Driving in to Nashville, our first stop just had to be at Loretta Lynn’s Kitchen for a full country buffet, at lunch! It was actually quite good. Loretta’s Ranch is about 6 miles down the road, but we didn’t go.
We got set up at a nice RV park near the Nashville Airport, called Nashville Shores and our site backed on to the lake 👍 Then we had to hurry to make it to The Grand Ole Opry as we had tickets for the Friday Night show.
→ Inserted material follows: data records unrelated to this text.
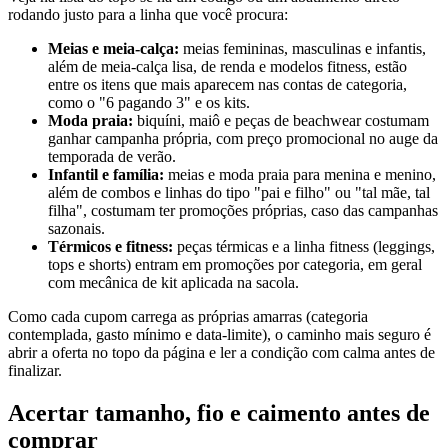
rodando justo para a linha que você procura:
Meias e meia-calça:
meias femininas, masculinas e infantis,
além de meia-calça lisa, de renda e modelos fitness, estão
entre os itens que mais aparecem nas contas de categoria,
como o "6 pagando 3" e os kits.
Moda praia:
biquíni, maiô e peças de beachwear costumam
ganhar campanha própria, com preço promocional no auge da
temporada de verão.
Infantil e família:
meias e moda praia para menina e menino,
além de combos e linhas do tipo "pai e filho" ou "tal mãe, tal
filha", costumam ter promoções próprias, caso das campanhas
sazonais.
Térmicos e fitness:
peças térmicas e a linha fitness (leggings,
tops e shorts) entram em promoções por categoria, em geral
com mecânica de kit aplicada na sacola.
Como cada cupom carrega as próprias amarras (categoria
contemplada, gasto mínimo e data-limite), o caminho mais seguro é
abrir a oferta no topo da página e ler a condição com calma antes de
finalizar.
Acertar tamanho, fio e caimento antes de
comprar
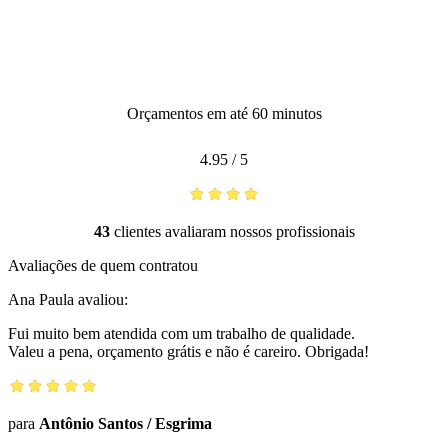
Orçamentos em até 60 minutos
4.95
/
5
43
clientes avaliaram nossos profissionais
Avaliações de quem contratou
Ana Paula
avaliou:
Fui muito bem atendida com um trabalho de qualidade.
Valeu a pena, orçamento grátis e não é careiro. Obrigada!
para
Antônio Santos
/
Esgrima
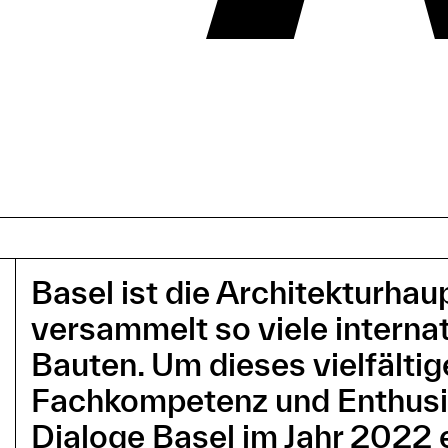
Basel ist die Architekturha
versammelt so viele interna
Bauten. Um dieses vielfältig
Fachkompetenz und Enthusias
Dialoge Basel im Jahr 2022 e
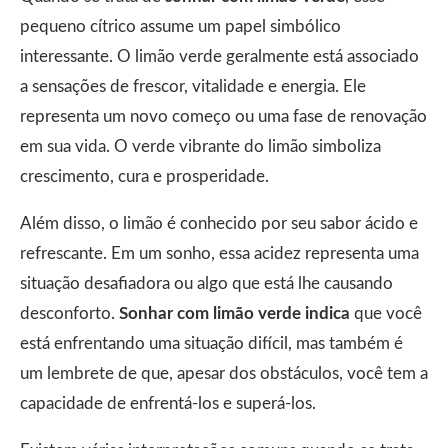
pequeno cítrico assume um papel simbólico
interessante. O limão verde geralmente está associado
a sensações de frescor, vitalidade e energia. Ele
representa um novo começo ou uma fase de renovação
em sua vida. O verde vibrante do limão simboliza
crescimento, cura e prosperidade.
Além disso, o limão é conhecido por seu sabor ácido e
refrescante. Em um sonho, essa acidez representa uma
situação desafiadora ou algo que está lhe causando
desconforto.
Sonhar com limão verde indica
que você
está enfrentando uma situação difícil, mas também é
um lembrete de que, apesar dos obstáculos, você tem a
capacidade de enfrentá-los e superá-los.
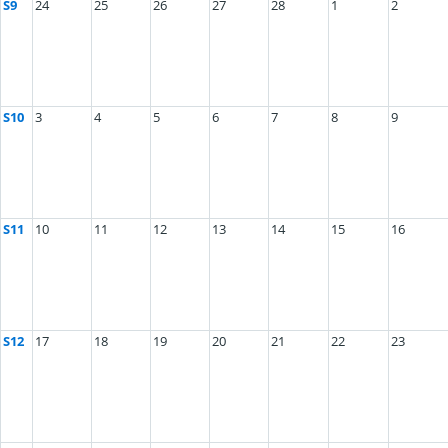
S9
24
25
26
27
28
1
2
S10
3
4
5
6
7
8
9
S11
10
11
12
13
14
15
16
S12
17
18
19
20
21
22
23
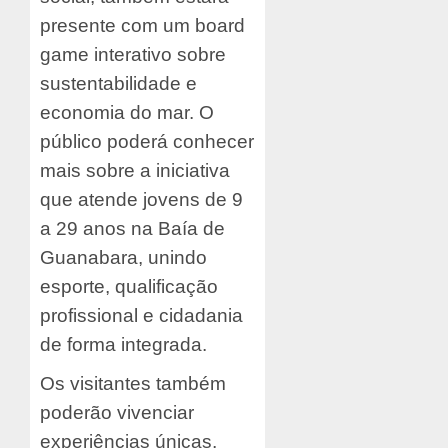
presente com um board
game interativo sobre
sustentabilidade e
economia do mar. O
público poderá conhecer
mais sobre a iniciativa
que atende jovens de 9
a 29 anos na Baía de
Guanabara, unindo
esporte, qualificação
profissional e cidadania
de forma integrada.
Os visitantes também
poderão vivenciar
experiências únicas,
When we purchased the tickets, we knew that Charlie Daniels was one of the performers, so we were thrilled to see that Vince Gill was added to the roster! We really liked the format of each group performing 2 songs – it gives such a great variety of artists in a short time. A Canadian group from Alberta – High Valley – were great. Of course, for us the highlight was Vince Gill and 82 year old Charlie Daniels!! And yes, he did end with The Devil Went Down to Georgia 🎉 It was awesome! Our seats were up really, really high, but they had huge screens so we could see well. It was amazing so much fun!
Saturday, we toured the plantation home of the seventh president of the United States, Andrew Jackson. Completed in 1819, the main house is a two-story Greek Revival, brick mansion. The interior was beautiful, and the wallpaper, hardwood flooring, carpet and most of the furniture was original. The property itself was stunning and in Andrew Jackson’s time had been a cotton plantation. We also were able to witness a duel – defend your honor!
President Jackson’s legacy is quite controversial. On one hand, he challenged the political establishment and tried to transfer power to the common man, and encouraged exploration and American expansion. Jackson is considered so influential that his face is on the front of the $20 bill. On the other hand, his harsh treatment of enslaved workers and his forced removal of Native Americans from their ancestral lands, the Indian Removal Act (also known as the Trail of Tears), gave him the nickname ‘Jack the Devil’.
Off to the Parthenon, in Nashville, of course! It was built for the Tennessee Centennial Exposition in 1897 and is a full scale replica of the original Parthenon. In 1990 they unveiled the Athena statue. She’s almost 42 feet tall and again, a replica of the original. The lower level serves as an art gallery.
We sure enjoyed the Honky-tonk Hop! – gotta love Broadway 🤠 It’s so cool to go from one bar to the next, and each floor in every bar has live music! You work your way up, floor by floor, to the rooftop deck and just listen and dance and have fun! 🍺 Fabulous and talented musicians everywhere! We started off in Alan Jackson’s Good Time Bar and stopped in on each of the 4 floors! We ended up Honky-tonk hopping into several bars and really enjoyed the atmosphere and music!
Sunday, we toured the Ryman Auditorium, which was once the home of the Grand Ole Opry. It was originally the Union Gospel Tabernacle and opened in 1892. Its construction was spearheaded by a wealthy riverboat captain, Thomas Ryman, who also owned several saloons. He had gone to a tent revival to heckle the preacher, Samuel Porter Jones, and ended up being ‘saved’, so made it his mission to build a large auditorium for church service. When Thomas passed away, Samuel Jones felt the auditorium should be named after him.
Even though the building was designed for worship, in order to pay off debts, it started to be leased out for non-religious events. Eventually the local country radio program, known as the Grand Ole Opry, was needing a new place to host its programs so they had their first broadcast from the Ryman on June 5, 1943, and originated there every week for nearly 31 years thereafter. Every show sold out, and hundreds of fans were often turned away. That’s how the building became known as the Grand Ole Opry. In 1974 it moved to its new location, but they did cut a circle out of the old stage and placed it in the new building on the new stage, so the circle wouldn’t be broken.
The old building fell in disrepair and was almost demolished, but several groups and individuals banded together and funded the project to have the old Ryman restored to its former glory.
We also toured the Country Music Hall of Fame, which was pretty interesting. Lots of history about the country music industry and memorabilia to look at. We spent several hours wandering around and taking it all in.
Easy bike ride, he said. 20 miles round trip, he said. Oops, he said!
We cycled from our campsite to the Music City BikeWay, or so we thought, which goes along the Stones River and joins on to the Cumberland River.
It was at this point we realized the bike path was on the other side of the river 😮
Yes, Henry did leave his bike at the top of the hill and run down to get Joanne’s, and climb back up the hill again 😉 It was pretty funny!
We finally got on the Music City BikeWay, which turned out to be really, really hilly, but no problem for an e-bike, or Henry 😜 It was a beautiful paved path that meandered along the rivers and worked its way into downtown Nashville, however, the path was closed near downtown for bridge repair, so we didn’t make it all the way, but it was a fabulous day, riding 29, not 20, miles round trip!
This is a view from our campsite at Nashville Shores 👍
We thoroughly enjoyed our time in Nashville – loved the music, atmosphere and people 🤠 Seriously, some of the nicest and friendliest folk we’ve met so far.